(Saved data entries)
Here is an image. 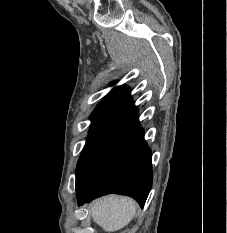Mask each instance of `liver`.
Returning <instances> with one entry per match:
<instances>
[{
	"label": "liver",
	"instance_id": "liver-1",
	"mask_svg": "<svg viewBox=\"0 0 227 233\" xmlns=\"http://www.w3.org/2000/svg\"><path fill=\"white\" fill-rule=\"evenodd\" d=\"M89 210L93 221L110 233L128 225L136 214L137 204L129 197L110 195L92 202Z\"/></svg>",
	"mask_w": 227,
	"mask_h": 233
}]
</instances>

PROBLEM REQUIREMENTS:
In the data above, copy every line where the string "instances" appears.

ANSWER AREA:
Returning <instances> with one entry per match:
<instances>
</instances>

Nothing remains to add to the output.